4) Laminar natural convection inside the annular space.

> restart:

System parameters

> sys:= (Di = 70/1000, Do = 80/1000, epsilon1 = 0.9, epsilon2 = 0.1,
Ti = 400, To = 300, g = 9.81, beta = 1/(350), sigma = 5.67e-8);

Air properties at 350 K

> airprop:= (rho = 0.9950, cp = 1.009, mu = 208.2e-7, nu = 20.92e-6,
alpha = 29.9e-6, kf = 0.030, Pr = 0.700);

Convective correlation equation

> NuDi:= .74*(Pr/(0.861 + Pr))^(1/4)/
(1 + (Di/Do)^(7/5))^(5/4)*RaDi^(1/4);

> RaDi:= g*beta*(Ti - To)*Di^3/(alpha*nu);

Calculation of convective heat transfer rate.

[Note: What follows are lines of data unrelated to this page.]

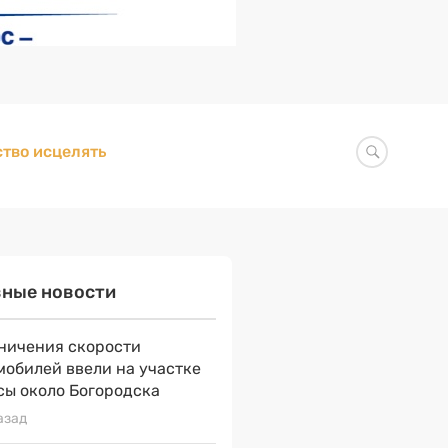
тво исцелять
вные новости
ничения скорости
мобилей ввели на участке
сы около Богородска
азад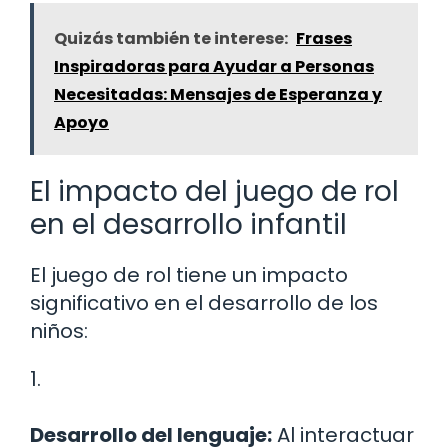
Quizás también te interese:
Frases
Inspiradoras para Ayudar a Personas
Necesitadas: Mensajes de Esperanza y
Apoyo
El impacto del juego de rol
en el desarrollo infantil
El juego de rol tiene un impacto
significativo en el desarrollo de los
niños:
1.
Desarrollo del lenguaje:
Al interactuar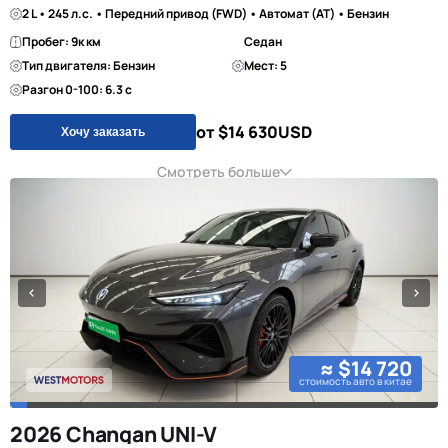
2 L • 245 л.с. • Передний привод (FWD) • Автомат (AT) • Бензин
Пробег: 9к км
Седан
Тип двигателя: Бензин
Мест: 5
Разгон 0-100: 6.3 с
от $14 630
USD
Хочу заказать
Смотреть больше
≈ $14 720
стоимость авто в китае
2026 Changan UNI-V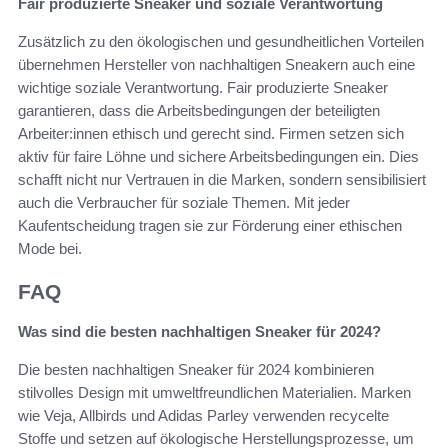
Fair produzierte Sneaker und soziale Verantwortung
Zusätzlich zu den ökologischen und gesundheitlichen Vorteilen
übernehmen Hersteller von nachhaltigen Sneakern auch eine
wichtige soziale Verantwortung. Fair produzierte Sneaker
garantieren, dass die Arbeitsbedingungen der beteiligten
Arbeiter:innen ethisch und gerecht sind. Firmen setzen sich
aktiv für faire Löhne und sichere Arbeitsbedingungen ein. Dies
schafft nicht nur Vertrauen in die Marken, sondern sensibilisiert
auch die Verbraucher für soziale Themen. Mit jeder
Kaufentscheidung tragen sie zur Förderung einer ethischen
Mode bei.
FAQ
Was sind die besten nachhaltigen Sneaker für 2024?
Die besten nachhaltigen Sneaker für 2024 kombinieren
stilvolles Design mit umweltfreundlichen Materialien. Marken
wie Veja, Allbirds und Adidas Parley verwenden recycelte
Stoffe und setzen auf ökologische Herstellungsprozesse, um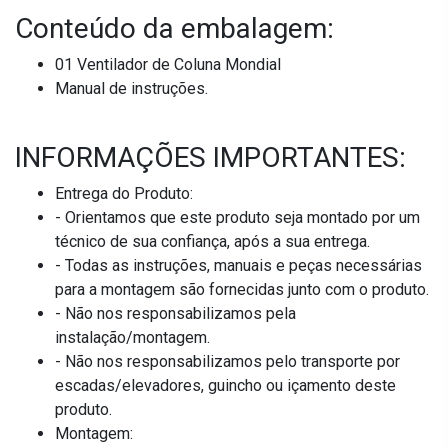
Conteúdo da embalagem:
01 Ventilador de Coluna Mondial
Manual de instruções.
INFORMAÇÕES IMPORTANTES:
Entrega do Produto:
- Orientamos que este produto seja montado por um
técnico de sua confiança, após a sua entrega.
- Todas as instruções, manuais e peças necessárias
para a montagem são fornecidas junto com o produto.
- Não nos responsabilizamos pela
instalação/montagem.
- Não nos responsabilizamos pelo transporte por
escadas/elevadores, guincho ou içamento deste
produto.
Montagem: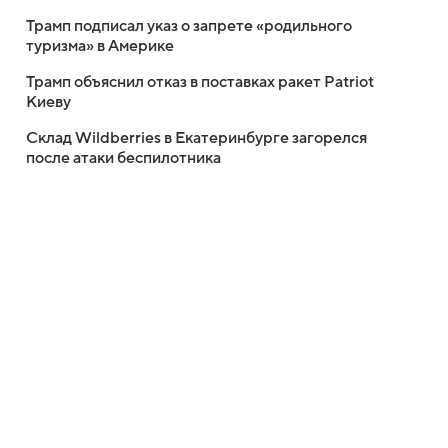
Трамп подписал указ о запрете «родильного
туризма» в Америке
Трамп объяснил отказ в поставках ракет Patriot
Киеву
Склад Wildberries в Екатеринбурге загорелся
после атаки беспилотника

> Qconv:= h*Ai*(Ti - To); Ai:= Pi*Di^2;

> RaDi1:= evalf(subs(sys, airprop, RaDi), 4);

> NuDi1:= evalf(subs(sys, airprop, NuDi), 4);

> h1:=
evalf(subs(sys, airprop, NuDi = NuDi1, kf*NuDi/Di), 4);

> Qconv1:= evalf(subs(sys, airprop, h = h1, Qconv), 4);

Calculation of radiative heat transfer rate

> Q12:= (Eb1 - Eb2)/(Rs1 + R12 + Rs2);
Eb1:= sigma*T1^4; Eb2:= sigma*T2^4;
Rs1:= (1 - epsilon1)/(A1*epsilon1);
Rs2:= (1 - epsilon2)/(A2*epsilon2);
R12:= 1/(A1*F12);
A1:= Pi*Di^2; A2:= Pi*Do^2; F12:= 1;

> Qrad1:= evalf(subs(T1 = Ti, T2 = To, sys, Q12), 4);

Conductive heat transfer rate

> Qcond:= k*S*(T1 - T2);

> S:= (4*Pi)/(1/(D1/2) - 1/(D2/2));

> Qcond1:=
evalf(subs(T1 = Ti, T2 = To, D1 = Di, D2 = Do, k = kf, sys, airprop, Qcond), 4);

Summary of input and output parameters.

> `system parameters` = sys;

> Rayleigh[Di] = RaDi1;
Nusselt[Di] = NuDi1;
h = h1*W/m^2/K;
Q[convection] = Qconv1*W;

> Q[radiation] = Qrad1*W;

> Q[conduction] = Qcond1*W;

Since the conduction heat transfer rate is larger than the convection heat transfer

rate, the heat transfer across the annular space is the sum of the conduction and the

radiation components. Therefore, Qtotal = 12.47 W.